Integration by Parts is a powerful method used to evaluate integrals, especially when the integrals have products of functions. It is derived from the product rule for differentiation and can be expressed using the formula:\[ \int u \, dv = uv - \int v \, du \]Here, \(u\) and \(dv\) are chosen from the original integrand. Successfully applying Integration by Parts requires an understanding of when and how to choose these parts. The goal is to transform a difficult integral into simpler parts.
In the context of our problem, although Integration by Parts is not directly employed, one should understand it as it might be a needed technique in different settings where more complex integrations occur.

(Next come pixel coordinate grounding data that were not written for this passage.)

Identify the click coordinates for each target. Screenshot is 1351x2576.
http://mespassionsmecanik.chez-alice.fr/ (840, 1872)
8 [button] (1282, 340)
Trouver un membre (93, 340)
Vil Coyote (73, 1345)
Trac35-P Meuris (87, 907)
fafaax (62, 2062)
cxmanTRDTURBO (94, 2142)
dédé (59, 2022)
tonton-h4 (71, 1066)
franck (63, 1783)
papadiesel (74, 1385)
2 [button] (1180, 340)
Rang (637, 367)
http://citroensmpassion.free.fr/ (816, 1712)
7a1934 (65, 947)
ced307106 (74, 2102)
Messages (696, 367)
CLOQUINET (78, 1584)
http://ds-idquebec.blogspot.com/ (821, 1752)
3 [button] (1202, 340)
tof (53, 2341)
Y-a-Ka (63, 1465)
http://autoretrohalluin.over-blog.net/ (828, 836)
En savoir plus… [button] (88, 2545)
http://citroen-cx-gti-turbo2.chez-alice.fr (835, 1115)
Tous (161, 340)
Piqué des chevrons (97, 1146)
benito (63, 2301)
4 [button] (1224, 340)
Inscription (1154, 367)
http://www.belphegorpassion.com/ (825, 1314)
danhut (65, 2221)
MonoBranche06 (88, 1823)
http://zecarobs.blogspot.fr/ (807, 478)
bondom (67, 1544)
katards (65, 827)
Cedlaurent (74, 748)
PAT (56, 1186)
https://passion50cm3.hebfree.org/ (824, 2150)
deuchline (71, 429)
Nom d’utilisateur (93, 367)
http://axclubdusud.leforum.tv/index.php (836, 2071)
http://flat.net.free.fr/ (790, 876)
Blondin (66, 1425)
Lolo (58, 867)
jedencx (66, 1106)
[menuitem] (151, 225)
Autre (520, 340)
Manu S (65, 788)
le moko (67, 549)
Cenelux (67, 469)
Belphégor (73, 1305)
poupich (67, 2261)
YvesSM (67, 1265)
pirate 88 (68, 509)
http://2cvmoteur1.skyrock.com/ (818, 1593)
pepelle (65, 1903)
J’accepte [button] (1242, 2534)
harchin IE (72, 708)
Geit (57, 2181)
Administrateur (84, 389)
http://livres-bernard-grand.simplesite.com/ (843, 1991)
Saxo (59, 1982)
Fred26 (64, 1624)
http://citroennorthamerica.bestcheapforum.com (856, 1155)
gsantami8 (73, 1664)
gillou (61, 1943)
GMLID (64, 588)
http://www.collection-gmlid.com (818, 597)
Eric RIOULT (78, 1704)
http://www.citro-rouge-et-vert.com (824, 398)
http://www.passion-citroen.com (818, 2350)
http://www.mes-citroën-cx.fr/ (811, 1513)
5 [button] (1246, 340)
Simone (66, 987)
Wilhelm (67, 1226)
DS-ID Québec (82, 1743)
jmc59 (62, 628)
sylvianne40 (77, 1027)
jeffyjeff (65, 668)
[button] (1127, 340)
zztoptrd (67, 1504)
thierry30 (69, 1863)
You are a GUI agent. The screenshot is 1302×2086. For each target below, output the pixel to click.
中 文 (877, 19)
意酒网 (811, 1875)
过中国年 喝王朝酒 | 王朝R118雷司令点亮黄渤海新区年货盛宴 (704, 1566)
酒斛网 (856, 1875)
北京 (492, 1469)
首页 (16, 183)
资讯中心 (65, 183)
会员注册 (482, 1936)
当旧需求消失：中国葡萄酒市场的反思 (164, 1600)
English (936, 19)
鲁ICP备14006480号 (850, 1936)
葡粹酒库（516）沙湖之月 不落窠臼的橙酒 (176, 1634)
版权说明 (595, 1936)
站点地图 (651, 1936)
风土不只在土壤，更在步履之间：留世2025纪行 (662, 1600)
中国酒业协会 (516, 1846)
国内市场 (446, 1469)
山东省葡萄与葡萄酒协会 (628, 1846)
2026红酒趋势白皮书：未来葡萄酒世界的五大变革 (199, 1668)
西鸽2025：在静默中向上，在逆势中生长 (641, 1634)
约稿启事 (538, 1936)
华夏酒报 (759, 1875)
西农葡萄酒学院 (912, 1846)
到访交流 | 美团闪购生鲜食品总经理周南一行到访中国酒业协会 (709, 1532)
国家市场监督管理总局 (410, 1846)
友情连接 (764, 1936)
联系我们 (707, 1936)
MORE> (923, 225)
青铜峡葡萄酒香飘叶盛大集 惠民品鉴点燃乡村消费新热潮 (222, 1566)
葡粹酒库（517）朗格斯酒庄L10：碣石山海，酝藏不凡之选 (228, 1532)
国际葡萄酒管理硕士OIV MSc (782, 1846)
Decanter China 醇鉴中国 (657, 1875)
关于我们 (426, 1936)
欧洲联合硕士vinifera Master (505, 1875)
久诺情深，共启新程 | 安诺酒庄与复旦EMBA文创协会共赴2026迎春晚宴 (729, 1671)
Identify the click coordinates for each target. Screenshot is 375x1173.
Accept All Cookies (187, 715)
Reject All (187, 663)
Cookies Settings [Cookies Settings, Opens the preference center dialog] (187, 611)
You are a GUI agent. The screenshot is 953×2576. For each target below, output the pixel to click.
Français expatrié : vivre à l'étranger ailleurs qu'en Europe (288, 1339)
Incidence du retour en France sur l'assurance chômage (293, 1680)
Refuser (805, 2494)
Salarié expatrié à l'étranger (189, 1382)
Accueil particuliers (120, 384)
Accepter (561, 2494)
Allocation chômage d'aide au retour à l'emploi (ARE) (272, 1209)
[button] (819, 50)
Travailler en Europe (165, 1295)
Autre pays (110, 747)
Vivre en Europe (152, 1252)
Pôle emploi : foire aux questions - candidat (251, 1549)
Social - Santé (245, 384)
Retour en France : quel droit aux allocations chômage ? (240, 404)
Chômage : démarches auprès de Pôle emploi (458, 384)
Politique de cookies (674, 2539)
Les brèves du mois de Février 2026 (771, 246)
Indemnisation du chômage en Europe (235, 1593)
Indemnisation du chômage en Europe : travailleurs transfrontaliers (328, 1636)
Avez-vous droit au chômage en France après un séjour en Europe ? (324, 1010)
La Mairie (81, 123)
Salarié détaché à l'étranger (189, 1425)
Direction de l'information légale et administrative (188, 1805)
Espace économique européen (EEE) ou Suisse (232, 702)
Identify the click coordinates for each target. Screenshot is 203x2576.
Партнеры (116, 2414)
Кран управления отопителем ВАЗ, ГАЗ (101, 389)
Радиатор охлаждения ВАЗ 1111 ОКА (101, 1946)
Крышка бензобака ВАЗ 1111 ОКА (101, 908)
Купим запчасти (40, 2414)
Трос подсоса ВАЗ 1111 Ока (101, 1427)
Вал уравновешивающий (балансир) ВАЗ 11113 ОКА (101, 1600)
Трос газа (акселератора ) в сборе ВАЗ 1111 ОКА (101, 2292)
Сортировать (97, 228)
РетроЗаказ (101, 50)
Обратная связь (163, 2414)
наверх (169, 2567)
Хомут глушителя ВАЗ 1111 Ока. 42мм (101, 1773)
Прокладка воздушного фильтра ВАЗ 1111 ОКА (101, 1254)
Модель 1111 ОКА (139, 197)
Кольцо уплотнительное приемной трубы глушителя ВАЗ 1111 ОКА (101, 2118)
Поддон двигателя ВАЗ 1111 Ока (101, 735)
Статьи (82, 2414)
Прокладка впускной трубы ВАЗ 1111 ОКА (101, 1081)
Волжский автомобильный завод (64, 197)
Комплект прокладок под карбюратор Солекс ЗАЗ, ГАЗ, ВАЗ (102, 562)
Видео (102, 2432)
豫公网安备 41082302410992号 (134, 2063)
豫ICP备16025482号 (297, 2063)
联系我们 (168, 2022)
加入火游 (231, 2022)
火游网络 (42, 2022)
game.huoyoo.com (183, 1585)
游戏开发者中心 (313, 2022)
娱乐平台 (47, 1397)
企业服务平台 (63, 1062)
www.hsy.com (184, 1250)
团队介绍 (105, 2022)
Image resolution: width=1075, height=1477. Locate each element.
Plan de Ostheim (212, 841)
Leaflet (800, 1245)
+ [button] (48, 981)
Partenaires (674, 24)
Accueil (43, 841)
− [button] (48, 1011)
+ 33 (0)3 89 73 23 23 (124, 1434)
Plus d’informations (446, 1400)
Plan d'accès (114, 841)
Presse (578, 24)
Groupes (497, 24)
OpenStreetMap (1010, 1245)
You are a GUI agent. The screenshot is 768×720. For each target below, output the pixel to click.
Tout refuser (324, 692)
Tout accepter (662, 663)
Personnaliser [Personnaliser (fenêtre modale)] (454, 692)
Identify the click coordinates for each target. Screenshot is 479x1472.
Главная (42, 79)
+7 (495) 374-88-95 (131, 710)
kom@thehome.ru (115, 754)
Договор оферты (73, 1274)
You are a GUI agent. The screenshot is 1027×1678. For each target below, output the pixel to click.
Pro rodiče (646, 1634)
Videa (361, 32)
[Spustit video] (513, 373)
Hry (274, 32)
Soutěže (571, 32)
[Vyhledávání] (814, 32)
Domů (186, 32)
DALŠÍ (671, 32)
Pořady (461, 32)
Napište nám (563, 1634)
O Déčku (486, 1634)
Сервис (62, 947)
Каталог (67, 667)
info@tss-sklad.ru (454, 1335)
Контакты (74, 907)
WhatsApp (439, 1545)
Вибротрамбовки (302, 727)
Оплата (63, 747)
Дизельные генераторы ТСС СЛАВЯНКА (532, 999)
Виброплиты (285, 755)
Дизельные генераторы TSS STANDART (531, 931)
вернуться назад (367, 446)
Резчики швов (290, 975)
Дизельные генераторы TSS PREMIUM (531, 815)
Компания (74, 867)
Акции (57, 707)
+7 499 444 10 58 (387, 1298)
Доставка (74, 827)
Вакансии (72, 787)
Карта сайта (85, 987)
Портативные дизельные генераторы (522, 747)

Antiderivative Calculation is the process of finding a function whose derivative is the given function. It is also known as indefinite integration. For example, for the function \(x^2\), the antiderivative is \(\frac{x^3}{3}\). In the solution of the iterated integral, finding these antiderivatives plays a crucial role, especially when evaluating the definite integrals.

• To find the antiderivative of \(-y^3\), notice that it's \(-\frac{y^4}{4}\).
• Similarly, the antiderivative of \(y^3\) is \(\frac{y^4}{4}\).

When these antiderivatives are evaluated over definite limits, they help simplify and eventually solve the integral.

The Absolute Value Function is a mathematical function that returns the non-negative value of a number or expression. It's especially important when dealing with functions like \(|y^3|\) because the behavior changes depending on whether \(y\) is positive or negative.

• For \(y \geq 0\), \(|y^3| = y^3\).
• For \(y < 0\), \(|y^3| = -y^3\).

In the given problem, the use of absolute value necessitates splitting the integral over \([-1, 1]\) into two parts, \([-1, 0]\) and \([0, 1]\), and evaluating them separately. This helps in accurately calculating the integral without errors due to sign changes.

Definite Integral Evaluation involves calculating the net area under the curve of a function between two specified bounds. This involves substituting the bounds into the antiderivatives and finding the difference.

• Once the antiderivative is known, the difference between its value at the upper and lower limits gives the value of the definite integral.
• For instance, in the example \(\int_{0}^{1} y^3 \, dy\), first find \(\frac{y^4}{4}\), and then evaluate it from 0 to 1 to get \(\frac{1}{4}\).

By understanding how to evaluate definite integrals, one can determine the total value effectively, accounting for all subtleties like changes in intervals or possible discontinuities.